The first time I really felt the context window as a wall, I was piping a few thousand lines of BMC logs into a local model and asking it to find the one node that was about to fail. It could do it — when the logs were short. As the haystack grew, the answers got vaguer, then wrong, and not because the failure signal disappeared. It was still in there. The model just stopped being able to find it. More context made it worse, not better.
That failure mode has a name now — context rot — and this paper is the most convincing attempt I’ve read at routing around it without waiting for someone to ship a bigger window. “Recursive Language Models,” from Alex Zhang, Tim Kraska, and Omar Khattab at MIT CSAIL (December 2025), proposes something refreshingly un-architectural: don’t change the model, change what you do with the prompt.
The idea in one sentence
“[A] general inference paradigm that treats long prompts as part of an external environment and allows the LLM to programmatically examine, decompose, and recursively call itself over snippets of the prompt.” — from the abstract
That’s the whole move, and it’s worth sitting with. Almost every other answer to “the context is too long” tries to make more of it fit: bigger windows, retrieval that pre-selects what to stuff in, summarization that compresses before the model ever sees the text. All of those decide for the model what survives the bottleneck.
RLMs invert it. The long input doesn’t go into the context window at all — it sits outside, in an environment the model can poke at, the same way an agent pokes at a filesystem. A root LLM gets the prompt not as text to read but as a variable to operate on: slice it, grep it, chunk it, and — crucially — spawn fresh calls to itself on the pieces, then combine the results. The context window stops being the container for your data and becomes the container for a program that reasons about your data.
Why this is more than “chunk it and map-reduce”
My first reaction was skepticism: isn’t this just RAG with extra steps, or a map-reduce loop anyone could write? The distinction the paper makes is that the model is in control of the decomposition, recursively, at inference time — not a fixed pipeline a human wired up in advance.
A retrieval scaffold decides the chunking strategy once, up front. RLMs let the model look at the shape of the actual input and decide how to break it down — and each sub-call can decide to break things down further. It’s recursive, so a chunk that turns out to be dense can be split again; a chunk that’s irrelevant can be dropped after a cheap glance. That adaptivity is the part static scaffolds can’t replicate, and it’s why the authors frame it as inference-time scaling: you spend more compute by recursing deeper, not by cramming more tokens into one forward pass.
The results that made me take it seriously
Two orders of magnitude is the headline — RLMs handle inputs up to ~100× beyond the underlying model’s context window. But the number I found more persuasive is what happens on prompts that already fit: even there, RLMs beat the vanilla model. That’s the tell that this is attacking context rot, not just context length. If you only beat the baseline once you exceed the window, you’ve solved a capacity problem. Beating it inside the window means you’ve solved a quality problem — the model reasons better over text it decomposed itself than over the same text dumped in whole.

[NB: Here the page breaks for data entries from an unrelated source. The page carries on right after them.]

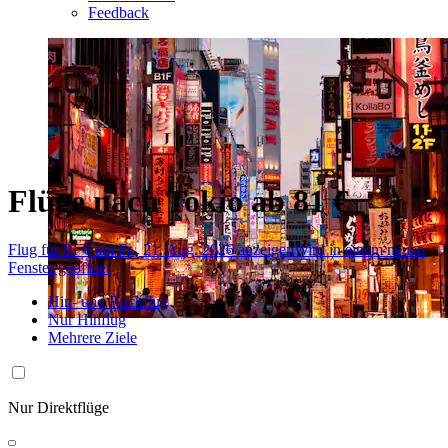
Feedback
Flüge nach Tokio ab 81 €
Flug für 81 € am Fr., 21. Aug. 2026 anzeigen
Wird in einem neuen
Fenster geöffnet
Hin- und Rückflug
Nur Hinflug
Mehrere Ziele
Nur Direktflüge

Across four long-context tasks, the paper reports (all at comparable cost):
- +26% over compaction-based methods on GPT-5
- +130% over CodeAct with sub-calls
- +13% over Claude Code
And the result I keep thinking about as a homelab person: RLM-Qwen3-8B — an 8B open model wrapped in the recursive paradigm — beat the base Qwen3-8B by 28.3% on average and approached vanilla GPT-5 on three long-context benchmarks. An 8B model you can run yourself, closing in on a frontier model, purely by changing the inference loop around it. No retraining. That’s the kind of leverage that’s actually available to people who don’t own a datacenter.
What it costs
The honest caveats, because a paper note that only lists wins isn’t a note, it’s a press release.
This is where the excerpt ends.